‘Look!’ she cries to her sisters on her deathbed, ‘Do you see the black hole where we can see nothing? Its in a similar hole that I am as far as body and soul are concerned. Ah! what darkness!
She was tempted not only to despair, but to suicide. Yet it was her earlier unceasing habits of faith, obedience and courage which enabled her to say in her final terrible days, ‘What a grace it is to have faith! If I had not had any faith, I would have committed suicide without a moment’s hesitation.’
Frodo’s humility not only leads to the triumph over Mordor, but Frodo himself is transformed. The Frodo who returns to the Shire is much more like the classical hero. He rides in and takes command with confidence. There is no fear, confusion or doubt about him. Frodo says to the ruffians who have invaded the Shire, ‘I see that you’re behind the times and the news here…. Your day is over…the Dark Tower has fallen, and there is a King in Gondor. Isengard has been destroyed and your precious master is a beggar in the wilderness. The King’s messengers will ride up the Greenway now, not bullies from Isengard.’
In his transformation Frodo shows that the authentic hero is one who has gone through the darkness of doubt, fear, rebelliousness and arrogance to conquer with the weapons of faith, courage, obedience and humility. The authentic hero attacks the enemy with his humility intact, but with the added quality of real self-confidence.

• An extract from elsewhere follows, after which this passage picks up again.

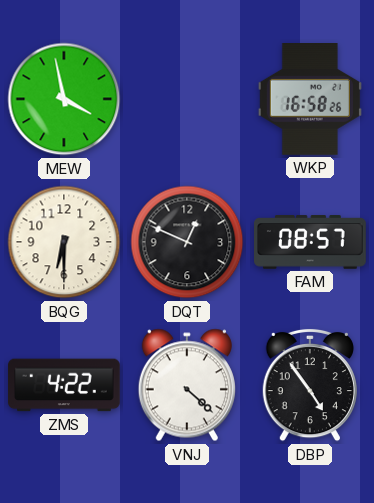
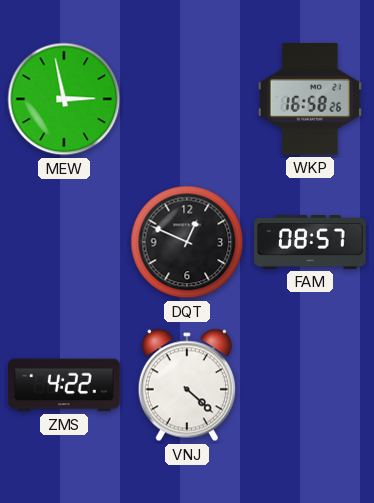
MEW: 3:58 -> 2:58
BQG: 6:30 -> none
DBP: 4:54 -> none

Finally, Tolkien presents us with a Christian hero and type of the Christian saint because Frodo, in his faithful obedience and humility lives out the way of sacrificial love. Redemptive suffering lies at the heart of the Christian way, and like the saint who emulates the Master by taking up his cross, Frodo is the wounded hero. Although he has saved the Shire he cannot stay and enjoy it. As he departs for the Grey Havens he explains to a tearful Sam why he can’t stay in the Shire. ‘I have been too deeply hurt Sam. I tried to save the Shire, and it has been saved, but not for me. It must often be so Sam when things are in danger. Some one has to give them up, lose them, so that others may keep them.’
In giving us a humble hero Tolkien reminds us that it is the foolish things of God which overturn the wisdom of the world. Things are not what they seem. As Bilbo blurts out at the Council of Elrond, ‘All that is gold does not glitter/ Not all those who wander are lost.’
The small ones turn out to be mighty while the mighty are fallen. It is the secret agents of the world who hold the key to final victory. The hidden soul who overturns the power of evil is the essential theme of The Lord of the Rings, and this theme is echoed in the gospel and in the little saint of Lisieux who writes, ‘To find a thing hidden, we must be hidden ourselves; so our life must be a mystery.’
These are the secret ways of the Spirit which eventually bring down even the worst powers of Mordor. The triumph of the halfling Frodo is an inspiration to every soul who attempts the little way. Each one who does can be encouraged by the words of Elrond, ‘The road must be trod, but it will be very hard. And neither strength nor wisdom will carry us far upon it. This quest may be attempted by the weak with as much hope as the strong. Yet such is the oft the course of deeds that move the wheels of the world. Small hands do them because they must, while the eyes of the great are elsewhere.’